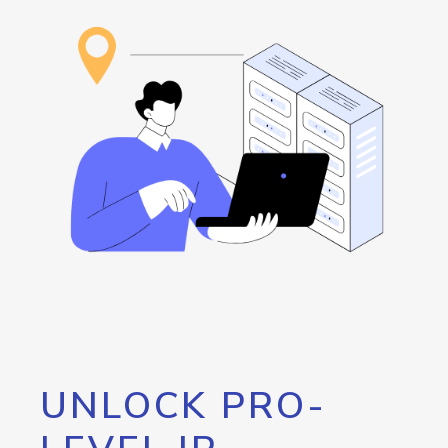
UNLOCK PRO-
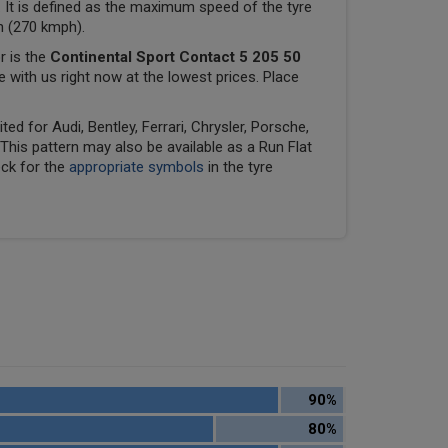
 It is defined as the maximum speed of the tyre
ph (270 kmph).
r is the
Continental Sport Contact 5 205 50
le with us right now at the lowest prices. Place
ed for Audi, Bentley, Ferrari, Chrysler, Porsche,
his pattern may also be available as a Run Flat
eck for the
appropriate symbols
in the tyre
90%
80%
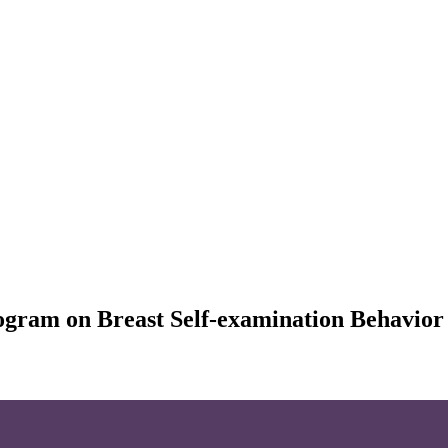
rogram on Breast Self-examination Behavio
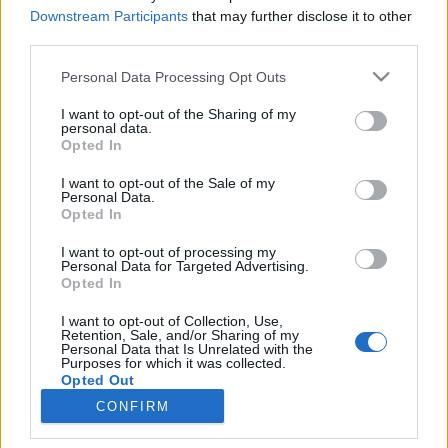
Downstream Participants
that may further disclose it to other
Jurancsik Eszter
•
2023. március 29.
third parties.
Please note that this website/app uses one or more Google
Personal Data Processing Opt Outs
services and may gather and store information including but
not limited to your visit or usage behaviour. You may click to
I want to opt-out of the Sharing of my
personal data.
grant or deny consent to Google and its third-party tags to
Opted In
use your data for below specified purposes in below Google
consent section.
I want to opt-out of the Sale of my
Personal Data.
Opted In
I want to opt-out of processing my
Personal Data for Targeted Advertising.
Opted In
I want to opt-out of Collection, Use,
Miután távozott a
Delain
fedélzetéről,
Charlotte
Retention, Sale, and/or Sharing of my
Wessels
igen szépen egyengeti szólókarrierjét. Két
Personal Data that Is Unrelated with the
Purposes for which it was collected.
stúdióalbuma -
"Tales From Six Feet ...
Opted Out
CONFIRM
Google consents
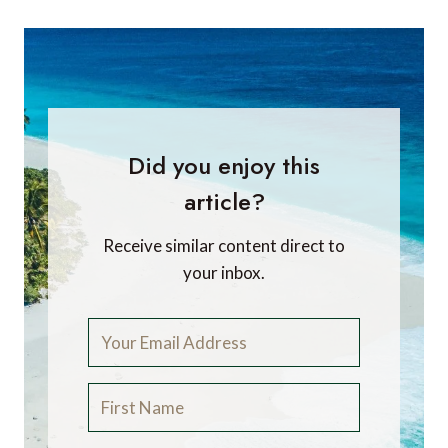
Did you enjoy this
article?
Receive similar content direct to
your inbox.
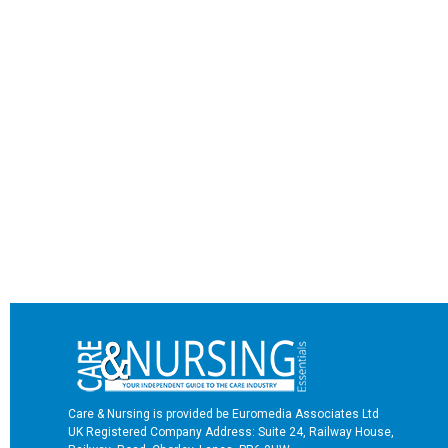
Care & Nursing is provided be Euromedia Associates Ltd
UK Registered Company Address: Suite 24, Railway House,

════════

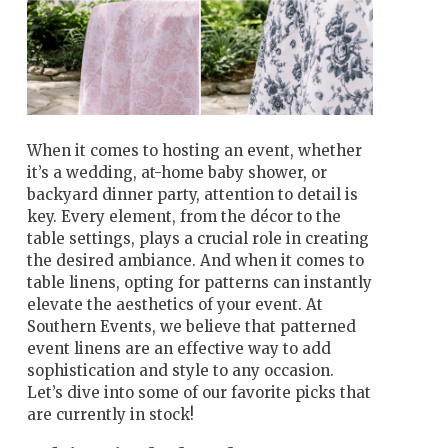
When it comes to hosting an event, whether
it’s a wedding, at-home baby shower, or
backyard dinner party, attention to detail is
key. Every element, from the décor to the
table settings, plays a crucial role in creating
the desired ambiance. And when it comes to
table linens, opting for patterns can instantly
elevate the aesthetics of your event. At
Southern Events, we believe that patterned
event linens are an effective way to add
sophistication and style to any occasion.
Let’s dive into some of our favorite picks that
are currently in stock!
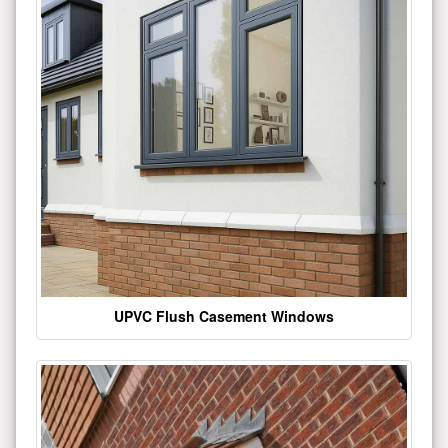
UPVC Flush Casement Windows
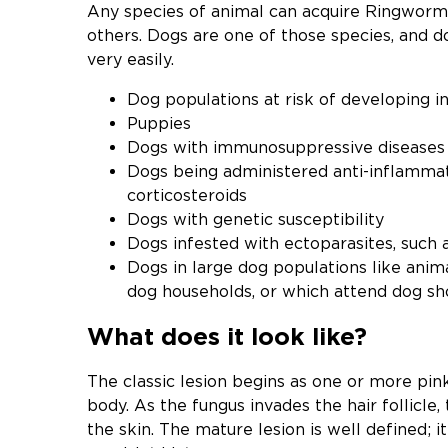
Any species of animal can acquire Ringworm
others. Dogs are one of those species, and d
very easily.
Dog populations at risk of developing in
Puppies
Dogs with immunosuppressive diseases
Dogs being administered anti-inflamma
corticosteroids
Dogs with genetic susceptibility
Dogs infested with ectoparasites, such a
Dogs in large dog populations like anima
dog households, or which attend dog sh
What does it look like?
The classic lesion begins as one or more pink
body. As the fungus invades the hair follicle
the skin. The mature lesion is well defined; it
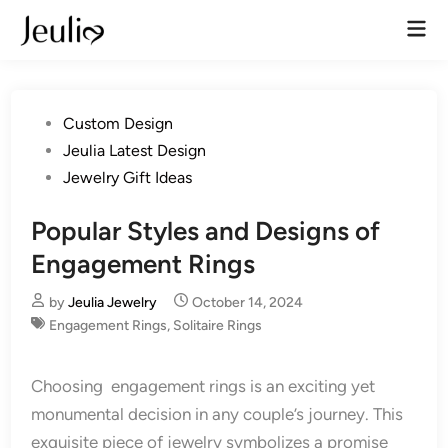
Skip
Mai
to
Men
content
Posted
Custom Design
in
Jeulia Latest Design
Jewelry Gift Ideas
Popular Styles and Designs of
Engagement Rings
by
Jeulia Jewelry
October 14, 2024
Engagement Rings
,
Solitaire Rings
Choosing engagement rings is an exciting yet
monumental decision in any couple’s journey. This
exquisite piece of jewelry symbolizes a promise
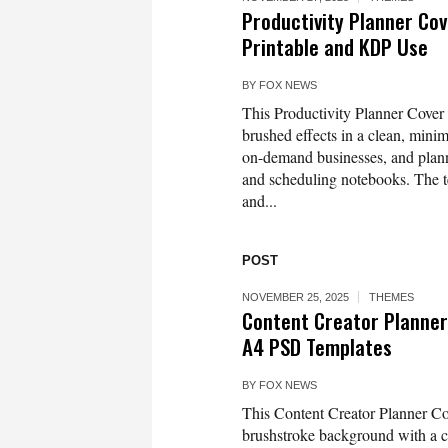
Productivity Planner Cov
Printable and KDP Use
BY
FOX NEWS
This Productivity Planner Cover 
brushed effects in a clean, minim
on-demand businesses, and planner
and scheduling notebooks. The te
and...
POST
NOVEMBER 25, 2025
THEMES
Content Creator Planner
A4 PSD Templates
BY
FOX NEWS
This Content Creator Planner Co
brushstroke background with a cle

════════

> [Description of the task] Pictures are to be left out. Write out only the lines above starting at the one with "are currently in stock!" and ending at the one with "on-demand businesses, and planner", both lines included, exactly.

> [Exercise answer]
are currently in stock!
UPVC Flush Casement Windows
Any species of animal can acquire Ringworm
others. Dogs are one of those species, and d
very easily.
Dog populations at risk of developing in
Puppies
Dogs with immunosuppressive diseases
Dogs being administered anti-inflamma
corticosteroids
Dogs with genetic susceptibility
Dogs infested with ectoparasites, such a
Dogs in large dog populations like anima
dog households, or which attend dog sh
What does it look like?
The classic lesion begins as one or more pink
body. As the fungus invades the hair follicle
the skin. The mature lesion is well defined; it
Skip
Mai
to
Men
content
Posted
Custom Design
in
Jeulia Latest Design
Jewelry Gift Ideas
Popular Styles and Designs of
Engagement Rings
by
Jeulia Jewelry
October 14, 2024
Engagement Rings
,
Solitaire Rings
Choosing engagement rings is an exciting yet
monumental decision in any couple’s journey. This
exquisite piece of jewelry symbolizes a promise
Productivity Planner Cov
Printable and KDP Use
BY
FOX NEWS
This Productivity Planner Cover 
brushed effects in a clean, minim
on-demand businesses, and planner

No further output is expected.